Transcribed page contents
"""
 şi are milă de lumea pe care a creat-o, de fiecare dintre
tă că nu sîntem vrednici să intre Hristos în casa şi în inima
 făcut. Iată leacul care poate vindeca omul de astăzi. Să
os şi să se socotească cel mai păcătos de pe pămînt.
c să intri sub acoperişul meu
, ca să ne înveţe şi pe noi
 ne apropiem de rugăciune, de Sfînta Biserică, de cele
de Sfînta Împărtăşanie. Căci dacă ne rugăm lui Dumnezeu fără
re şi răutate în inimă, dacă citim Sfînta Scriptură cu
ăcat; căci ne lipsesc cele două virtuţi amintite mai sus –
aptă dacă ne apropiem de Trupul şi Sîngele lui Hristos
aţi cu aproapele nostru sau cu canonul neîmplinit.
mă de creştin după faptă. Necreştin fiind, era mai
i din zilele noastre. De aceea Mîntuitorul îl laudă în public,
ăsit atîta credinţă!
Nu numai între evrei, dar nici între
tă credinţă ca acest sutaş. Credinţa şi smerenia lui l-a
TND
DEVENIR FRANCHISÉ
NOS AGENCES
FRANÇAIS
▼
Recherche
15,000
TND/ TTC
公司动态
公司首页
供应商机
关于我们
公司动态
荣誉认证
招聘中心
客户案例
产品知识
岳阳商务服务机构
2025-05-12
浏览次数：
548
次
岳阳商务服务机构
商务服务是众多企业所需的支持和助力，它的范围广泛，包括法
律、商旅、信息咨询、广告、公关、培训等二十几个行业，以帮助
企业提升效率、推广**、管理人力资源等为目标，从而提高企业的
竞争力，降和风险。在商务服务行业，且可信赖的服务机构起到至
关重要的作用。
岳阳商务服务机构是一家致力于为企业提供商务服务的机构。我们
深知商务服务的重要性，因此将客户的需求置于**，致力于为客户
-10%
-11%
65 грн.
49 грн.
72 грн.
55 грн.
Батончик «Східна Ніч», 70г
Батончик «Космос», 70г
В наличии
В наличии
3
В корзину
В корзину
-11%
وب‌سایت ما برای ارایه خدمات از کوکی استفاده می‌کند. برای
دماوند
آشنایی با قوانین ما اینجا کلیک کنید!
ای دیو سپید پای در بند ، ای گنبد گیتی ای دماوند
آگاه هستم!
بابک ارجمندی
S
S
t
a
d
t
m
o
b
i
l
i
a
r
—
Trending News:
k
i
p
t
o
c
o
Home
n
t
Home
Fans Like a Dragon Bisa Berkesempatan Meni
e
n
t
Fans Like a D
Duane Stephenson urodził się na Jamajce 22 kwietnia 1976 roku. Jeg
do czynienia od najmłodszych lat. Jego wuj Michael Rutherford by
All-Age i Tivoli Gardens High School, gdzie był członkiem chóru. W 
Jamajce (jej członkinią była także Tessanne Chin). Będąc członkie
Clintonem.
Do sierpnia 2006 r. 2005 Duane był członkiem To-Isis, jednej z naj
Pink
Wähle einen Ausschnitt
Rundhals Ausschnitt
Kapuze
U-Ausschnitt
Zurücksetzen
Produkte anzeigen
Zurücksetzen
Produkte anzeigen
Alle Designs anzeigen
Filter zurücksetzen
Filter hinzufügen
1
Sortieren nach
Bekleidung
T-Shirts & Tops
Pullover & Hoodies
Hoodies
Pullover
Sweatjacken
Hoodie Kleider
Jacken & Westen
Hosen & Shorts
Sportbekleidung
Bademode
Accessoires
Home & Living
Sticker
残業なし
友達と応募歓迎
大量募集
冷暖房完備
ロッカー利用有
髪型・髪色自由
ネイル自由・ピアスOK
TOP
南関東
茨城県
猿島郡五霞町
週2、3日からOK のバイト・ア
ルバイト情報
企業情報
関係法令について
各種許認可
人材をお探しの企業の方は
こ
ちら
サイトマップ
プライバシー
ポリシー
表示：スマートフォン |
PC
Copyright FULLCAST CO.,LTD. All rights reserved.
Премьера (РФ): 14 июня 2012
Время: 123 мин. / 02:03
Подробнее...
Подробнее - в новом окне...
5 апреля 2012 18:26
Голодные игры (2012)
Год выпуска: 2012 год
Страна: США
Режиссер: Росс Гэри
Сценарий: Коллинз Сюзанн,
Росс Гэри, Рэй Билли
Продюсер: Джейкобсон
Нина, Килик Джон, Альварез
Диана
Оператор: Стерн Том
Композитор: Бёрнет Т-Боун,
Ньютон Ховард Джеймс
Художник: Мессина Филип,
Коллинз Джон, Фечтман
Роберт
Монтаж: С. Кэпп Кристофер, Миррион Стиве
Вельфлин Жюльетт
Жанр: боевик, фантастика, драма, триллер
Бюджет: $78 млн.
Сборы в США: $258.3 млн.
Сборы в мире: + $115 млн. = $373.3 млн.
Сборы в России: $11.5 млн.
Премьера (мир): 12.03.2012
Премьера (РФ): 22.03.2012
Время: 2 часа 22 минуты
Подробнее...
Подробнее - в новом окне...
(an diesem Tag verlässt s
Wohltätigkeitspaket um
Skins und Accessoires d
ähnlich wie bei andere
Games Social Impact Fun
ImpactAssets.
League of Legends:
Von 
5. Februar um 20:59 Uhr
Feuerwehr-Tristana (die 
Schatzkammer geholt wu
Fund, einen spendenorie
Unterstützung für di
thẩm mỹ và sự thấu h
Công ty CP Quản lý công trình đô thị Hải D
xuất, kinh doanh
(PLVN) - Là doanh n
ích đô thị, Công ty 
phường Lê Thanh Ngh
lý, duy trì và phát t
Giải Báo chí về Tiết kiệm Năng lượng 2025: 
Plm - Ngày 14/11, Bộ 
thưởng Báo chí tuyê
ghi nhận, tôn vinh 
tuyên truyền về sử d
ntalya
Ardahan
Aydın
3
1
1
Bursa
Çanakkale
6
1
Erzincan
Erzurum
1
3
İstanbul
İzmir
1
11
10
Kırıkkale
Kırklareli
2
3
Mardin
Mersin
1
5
"""
"""
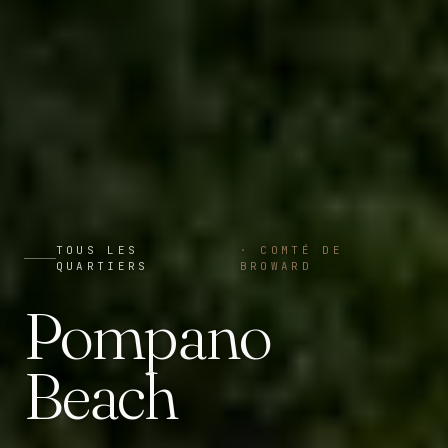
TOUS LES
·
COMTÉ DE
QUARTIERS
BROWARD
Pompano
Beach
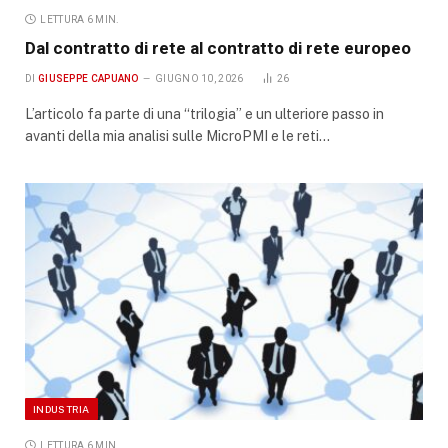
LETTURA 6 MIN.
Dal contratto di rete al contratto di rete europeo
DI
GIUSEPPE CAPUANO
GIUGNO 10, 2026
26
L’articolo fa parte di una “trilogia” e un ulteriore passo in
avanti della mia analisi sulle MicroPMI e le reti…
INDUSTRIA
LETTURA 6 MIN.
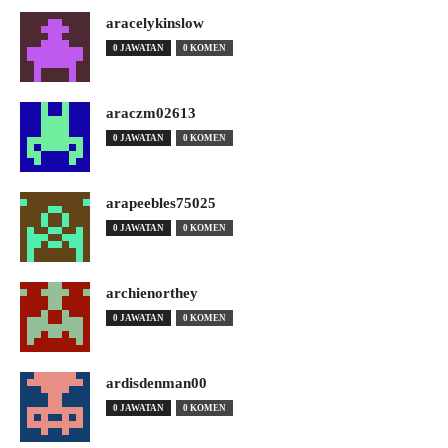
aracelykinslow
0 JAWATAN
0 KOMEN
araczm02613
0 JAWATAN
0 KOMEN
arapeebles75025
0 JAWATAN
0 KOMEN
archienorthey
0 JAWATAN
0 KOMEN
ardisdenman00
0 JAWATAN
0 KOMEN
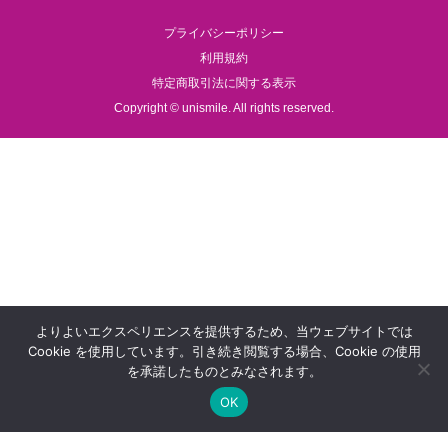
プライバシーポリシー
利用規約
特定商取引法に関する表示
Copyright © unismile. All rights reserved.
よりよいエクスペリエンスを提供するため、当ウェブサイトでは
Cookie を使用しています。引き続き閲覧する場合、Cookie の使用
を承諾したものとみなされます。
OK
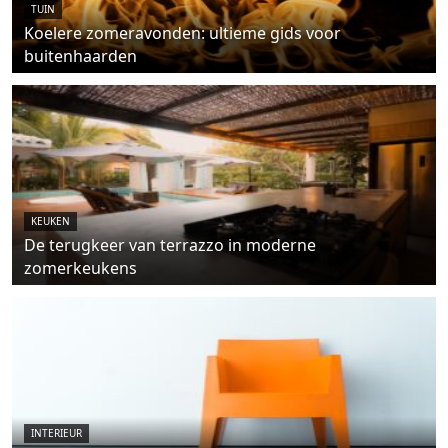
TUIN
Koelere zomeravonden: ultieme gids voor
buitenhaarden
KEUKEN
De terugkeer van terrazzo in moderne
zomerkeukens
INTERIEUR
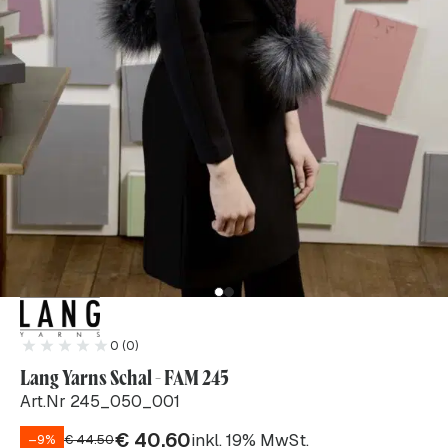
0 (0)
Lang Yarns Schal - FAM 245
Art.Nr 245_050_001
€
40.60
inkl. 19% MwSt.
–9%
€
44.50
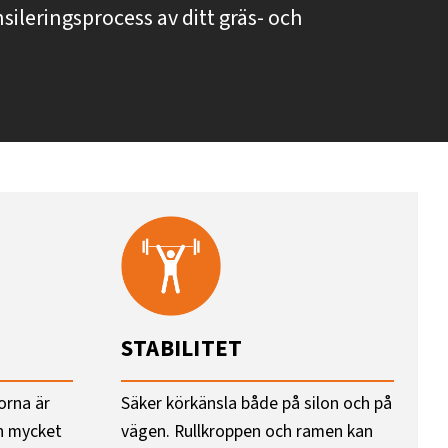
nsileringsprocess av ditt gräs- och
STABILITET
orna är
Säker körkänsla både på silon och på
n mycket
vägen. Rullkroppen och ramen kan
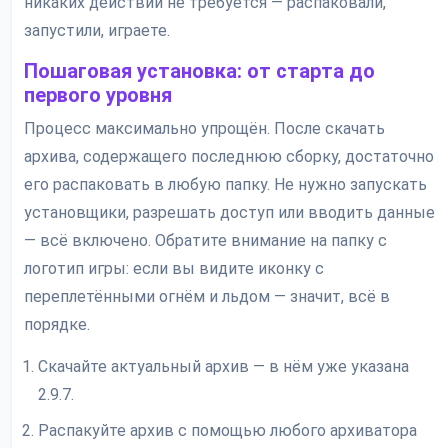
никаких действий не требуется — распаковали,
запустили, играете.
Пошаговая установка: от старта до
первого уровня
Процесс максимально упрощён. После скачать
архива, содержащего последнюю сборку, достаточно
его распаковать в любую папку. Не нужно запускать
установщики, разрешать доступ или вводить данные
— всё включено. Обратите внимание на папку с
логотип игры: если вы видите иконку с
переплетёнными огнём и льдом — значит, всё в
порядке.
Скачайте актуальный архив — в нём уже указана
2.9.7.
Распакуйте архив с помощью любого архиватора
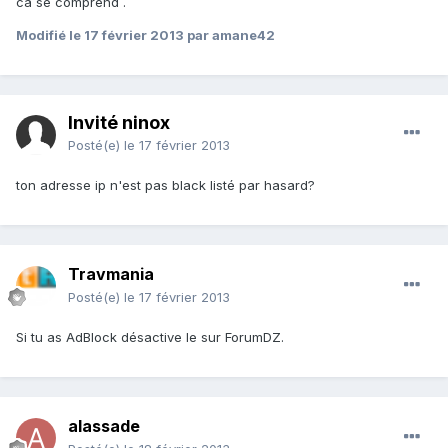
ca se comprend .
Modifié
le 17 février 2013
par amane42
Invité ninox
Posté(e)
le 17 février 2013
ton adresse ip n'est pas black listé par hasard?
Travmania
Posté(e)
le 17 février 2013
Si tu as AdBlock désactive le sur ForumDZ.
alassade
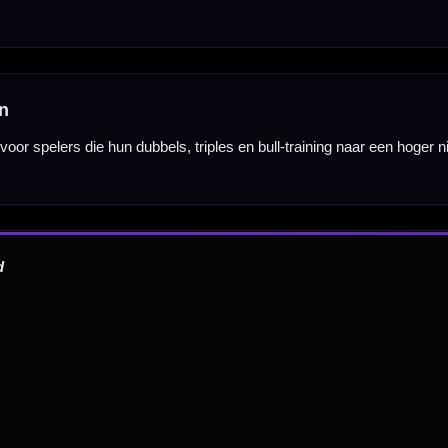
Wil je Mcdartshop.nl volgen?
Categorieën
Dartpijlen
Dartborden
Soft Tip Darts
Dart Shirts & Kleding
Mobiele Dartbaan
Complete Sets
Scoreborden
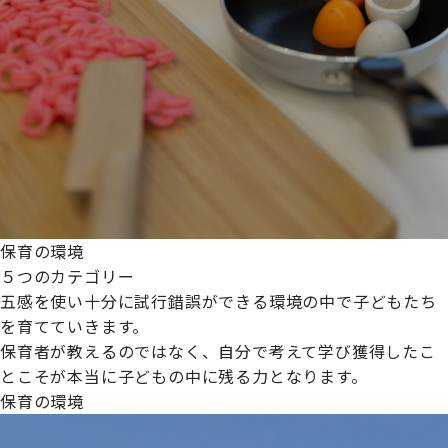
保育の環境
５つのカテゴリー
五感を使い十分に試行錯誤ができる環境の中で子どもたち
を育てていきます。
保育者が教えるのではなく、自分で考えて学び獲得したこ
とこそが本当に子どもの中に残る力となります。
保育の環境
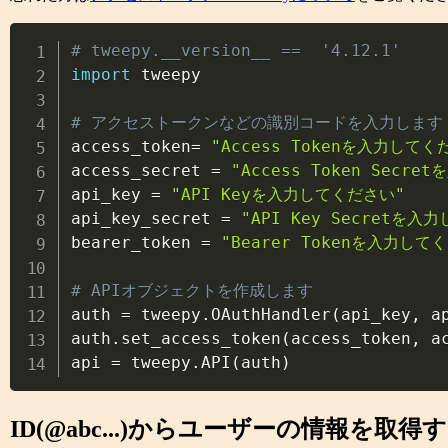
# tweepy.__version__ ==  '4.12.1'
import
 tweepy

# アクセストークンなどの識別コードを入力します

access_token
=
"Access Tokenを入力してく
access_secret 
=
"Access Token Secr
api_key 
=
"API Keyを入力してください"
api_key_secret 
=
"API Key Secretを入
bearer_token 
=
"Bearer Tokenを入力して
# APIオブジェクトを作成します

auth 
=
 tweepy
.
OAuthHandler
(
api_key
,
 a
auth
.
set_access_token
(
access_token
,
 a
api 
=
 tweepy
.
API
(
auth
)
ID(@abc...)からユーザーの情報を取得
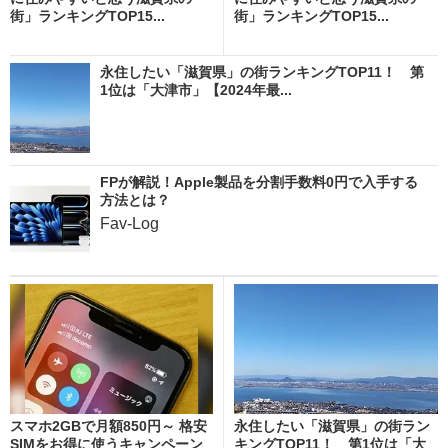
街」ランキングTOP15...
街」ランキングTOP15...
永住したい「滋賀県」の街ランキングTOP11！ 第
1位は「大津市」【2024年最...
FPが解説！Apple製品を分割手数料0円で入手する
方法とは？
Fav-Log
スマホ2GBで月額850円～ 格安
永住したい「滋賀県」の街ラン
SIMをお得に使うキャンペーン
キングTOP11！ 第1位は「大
"""
### Exercise prompt:
Copy the lines above exactly, starting at the one with "Cookie を使用しています。引き続き閲覧する場合、Cookie の使用" and ending at the one with "キングTOP11！ 第1位は「大", both included. Leave out any pictures and add nothing else.

### Written answer:
Cookie を使用しています。引き続き閲覧する場合、Cookie の使用
を承諾したものとみなされます。
OK
TUIN
Koelere zomeravonden: ultieme gids voor
buitenhaarden
KEUKEN
De terugkeer van terrazzo in moderne
zomerkeukens
INTERIEUR
0 (0)
Lang Yarns Schal - FAM 245
Art.Nr 245_050_001
€
40.60
inkl. 19% MwSt.
–9%
€
44.50
nsileringsprocess av ditt gräs- och
STABILITET
orna är
Säker körkänsla både på silon och på
n mycket
vägen. Rullkroppen och ramen kan
никаких действий не требуется — распаковали,
запустили, играете.
Пошаговая установка: от старта до
первого уровня
Процесс максимально упрощён. После скачать
архива, содержащего последнюю сборку, достаточно
его распаковать в любую папку. Не нужно запускать
установщики, разрешать доступ или вводить данные
— всё включено. Обратите внимание на папку с
логотип игры: если вы видите иконку с
переплетёнными огнём и льдом — значит, всё в
порядке.
Скачайте актуальный архив — в нём уже указана
2.9.7.
Распакуйте архив с помощью любого архиватора
ca se comprend .
Modifié
le 17 février 2013
par amane42
Invité ninox
Posté(e)
le 17 février 2013
ton adresse ip n'est pas black listé par hasard?
Travmania
Posté(e)
le 17 février 2013
Si tu as AdBlock désactive le sur ForumDZ.
alassade
Wil je Mcdartshop.nl volgen?
Categorieën
Dartpijlen
Dartborden
Soft Tip Darts
Dart Shirts & Kleding
Mobiele Dartbaan
Complete Sets
Scoreborden
保育の環境
５つのカテゴリー
五感を使い十分に試行錯誤ができる環境の中で子どもたち
を育てていきます。
保育者が教えるのではなく、自分で考えて学び獲得したこ
とこそが本当に子どもの中に残る力となります。
保育の環境
# tweepy.__version__ ==  '4.12.1'
import
 tweepy

# アクセストークンなどの識別コードを入力します

access_token
=
"Access Tokenを入力してく
access_secret 
=
"Access Token Secr
api_key 
=
"API Keyを入力してください"
api_key_secret 
=
"API Key Secretを入
bearer_token 
=
"Bearer Tokenを入力して
# APIオブジェクトを作成します

auth 
=
 tweepy
.
OAuthHandler
(
api_key
,
 a
auth
.
set_access_token
(
access_token
,
 a
api 
=
 tweepy
.
API
(
auth
)
ID(@abc...)からユーザーの情報を取得
街」ランキングTOP15...
街」ランキングTOP15...
永住したい「滋賀県」の街ランキングTOP11！ 第
1位は「大津市」【2024年最...
FPが解説！Apple製品を分割手数料0円で入手する
方法とは？
Fav-Log
スマホ2GBで月額850円～ 格安
永住したい「滋賀県」の街ラン
SIMをお得に使うキャンペーン
キングTOP11！ 第1位は「大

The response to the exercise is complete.